A total of 77,050 eligible VITAL participants completed a detailed questionnaire at baseline on supplement use and cancer risk factors. After 6 years of followup 330 incident urothelial carcinoma cases in the cohort were identified via linkage to the Seattle-Puget Sound SEER cancer registry. We analyzed use of supplemental vitamins (multivitamins, beta-carotene, retinol, folic acid, and vitamins B1, B3, B6, B12, C, D and E), minerals (calcium, iron, magnesium, zinc and selenium) and anti-inflammatory supplements (glucosamine, chondroitin, saw palmetto, ginkgo biloba, fish oil and garlic). For each supplement the hazard ratios (risk ratios) for urothelial carcinoma comparing each category of users to nonusers, and 95% CIs, were determined using Cox proportional hazards regression, adjusted for potential confounders.

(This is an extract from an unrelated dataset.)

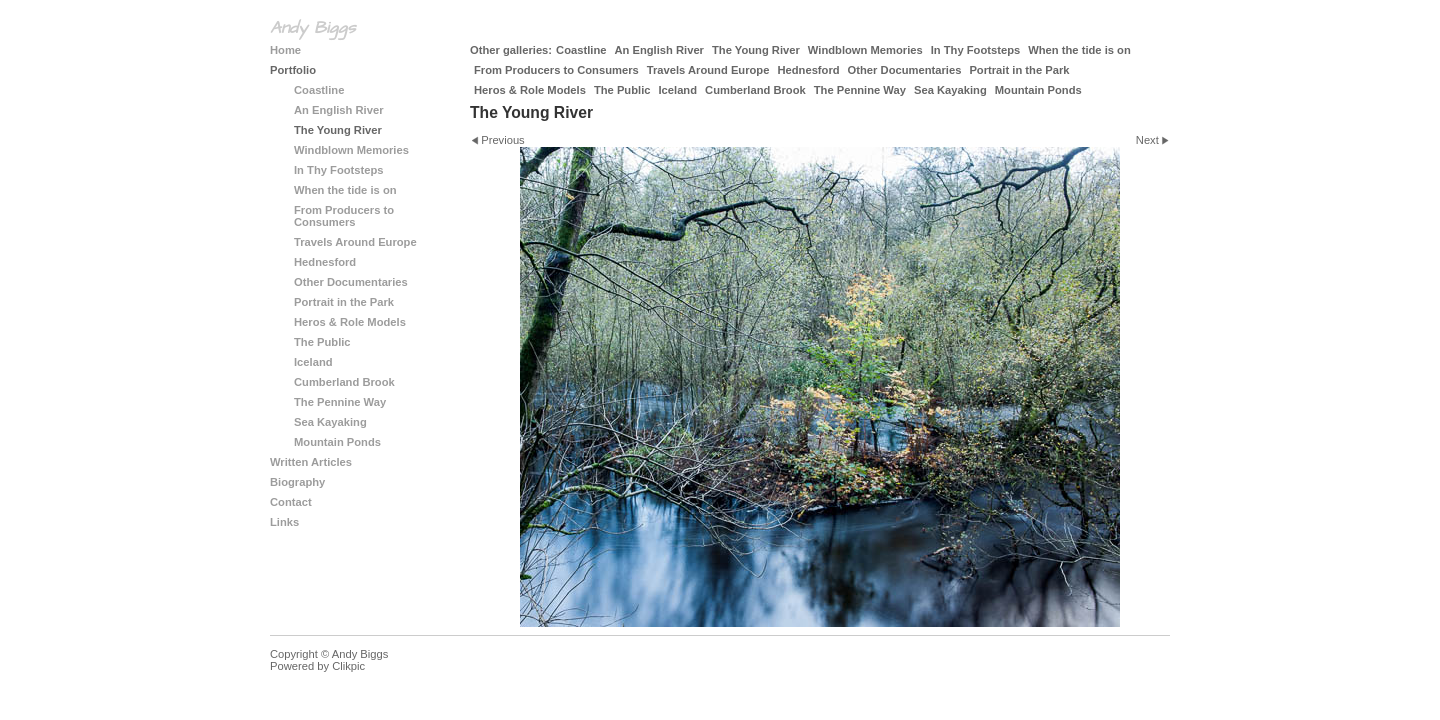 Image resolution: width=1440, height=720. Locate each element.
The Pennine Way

None of the vitamin, mineral or anti-inflammatory supplements was significantly associated with urothelial carcinoma risk in age adjusted or multivariate models.
The results of this study do not support the use of commonly taken vitamin or mineral supplements or 6 common anti-inflammatory supplements for the chemoprevention of urothelial carcinoma.
膀胱癌的终身治疗费用在所有癌症中最高,使其成为预防治疗的理想目标。先前的研究表明,某些维生素和矿物质补充剂可能降低膀胱癌的风险。我们使用前瞻性的维生素和生活方式队列(VITamins And Lifestyle cohort),在美国人群中研究所有常见的维生素和矿物质补充剂以及 6 种常见的抗炎补充剂与膀胱癌发病的相关性。
共有 77050 名符合条件的 VITAL 参与者在基线时完成了关于补充剂使用和癌症风险因素的详细问卷。在 6 年的随访后,通过与西雅图-普吉特海湾 SEER 癌症登记处的联系,队列中确定了 330 例新发性膀胱癌病例。我们分析了补充剂(多种维生素、β-胡萝卜素、视黄醇、叶酸、维生素 B1、B3、B6、B12、C、D 和 E)、矿物质(钙、铁、镁、锌和硒)和抗炎补充剂(氨基葡萄糖、软骨素、锯棕榈、银杏叶、鱼油和大蒜)的使用情况。对于每种补充剂,使用 Cox 比例风险回归模型,根据潜在混杂因素进行调整,比较每个使用者类别与非使用者类别的危险比(风险比)及其 95%置信区间(CI),用于膀胱癌。
在年龄调整或多变量模型中,没有一种维生素、矿物质或抗炎补充剂与膀胱癌风险显著相关。
这项研究的结果不支持使用常见的维生素或矿物质补充剂或 6 种常见的抗炎补充剂来预防膀胱癌。